It’s estimated that bad data costs companies between 15 and 25 percent of their total revenue. With clean data, companies could earn up to 25 percent more each year. On a per-unit basis, bad data costs anywhere between $10 - $100 a record. Most CRMs have over 100,000 records...that’s up to $10m in lost income. A less obvious but just as significant expense is time. Bad data wastes 50 percent of workers’ time in finding, correcting, and confirming information. Analysts spend even more time - 60 percent - cleaning and organizing faulty information. Essentially, productivity could be doubled if CRM managers didn’t have to spend time cleaning their database. Even reps suffer. Inside sales reps waste 27 percent of their time dealing with inaccurate records, which totals 546 hours per year, per rep. That’s valuable time that could be spent selling. The reasons for cleaning databases are obvious. More money, more time, more effective selling. But fixing bad data isn’t really the solution. In fact, these statistics are related to the cost of fixing it, not just the bad data itself.
What if there was a way to not just clean your CRM but keep it clean?

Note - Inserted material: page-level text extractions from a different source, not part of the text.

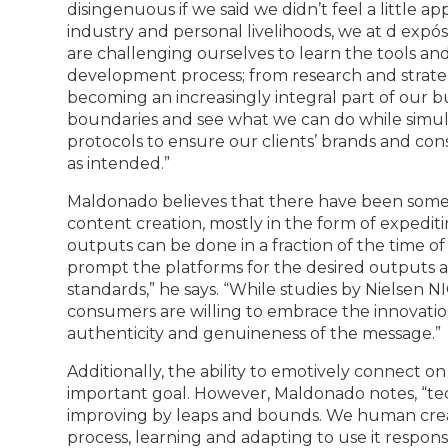
disingenuous if we said we didn’t feel a little
industry and personal livelihoods, we at d expós
are challenging ourselves to learn the tools and
development process; from research and strateg
becoming an increasingly integral part of our b
boundaries and see what we can do while simul
protocols to ensure our clients’ brands and cons
as intended.”
Maldonado believes that there have been some 
content creation, mostly in the form of expedit
outputs can be done in a fraction of the time of 
prompt the platforms for the desired outputs 
standards,” he says. “While studies by Nielsen 
consumers are willing to embrace the innovation 
authenticity and genuineness of the message.”
Additionally, the ability to emotively connect o
important goal. However, Maldonado notes, “tec
improving by leaps and bounds. We human creato
process, learning and adapting to use it respons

CRM databases grow at a rate of 40 percent per year, with 20 percent of the database being dirty. That means inaccurate information grows each year, making it more expensive to clean and confirm. Most solutions are centered around enrichment and cleansing. But as your CRM grows, the cost to continually update your data increases with the growth of your database. Instead, there needs to be a solution that builds policies and rules that govern data and prevent bad data from entering and staying in your CRM. The most important thing you can do for your CRM is to build rules and processes that prevent bad data from entering and stagnating in the first place. Within CRM, we have the ability to build logic, rules, and required fields to stop errors like account duplication, missing fields, and retaining dead leads. Treating our CRM as a breathing exchange of information incentivizes us to not let data rot away as teams spend hours updating it. Instead, we bring fresh, accurate information in and expel old information out in real-time, saving ourselves from the expensive time and effort of fixing errors. Let’s talk about what information is stored in your CRM and how we can think about creating processes and policies to keep it clean.
Accounts and Contacts
Accounts are the cornerstone of your CRM database and your go-to-market strategy. The number of accounts and their relationship with each other defines how you allocate coverage, territory, and ownership. To manage account data, create data rules that give you consistent definitions. Examples:
- How to define an account and its minimum data requirements?
- What are the lifecycle statuses of accounts in relation to your company?
- How do you deal with duplicate accounts?
These policies define how you treat an account, who creates it, and the minimum data requirements for a valid account. Policies define the buying behavior of an account (i.e. prospect, customer, attrited) and reduce account duplication. You need a similar approach when creating and managing contacts. Contacts change roles and leave organizations, requiring almost constant updating. Build policies to define and govern contact lifecycles that match your buying cycle.
Account Hierarchy and Industry Taxonomy
Integrating third-party data sources enables you to have accurate information when building account hierarchies and industry taxonomy. However, each data provider has its own taxonomy and account hierarchy structures that differ from your go-to-market plan. Invest in creating a custom hierarchy and taxonomy model to match your go-to-market plan. This allows you to segment accounts accurately and provides a coverage plan to support your go-to-market plan. Addressing these CRM policies enables more actionable data in your CRM investment and creates processes for keeping records current and accurate. Rather than fix bad data on the backend, CRM policies reduce errors that enter and stagnate in CRM. Changing how we think about database management will ultimately solve our bad data problem. We must go from reactive cleaning to proactive maintenance to save our companies the growing expense of wasted time and money.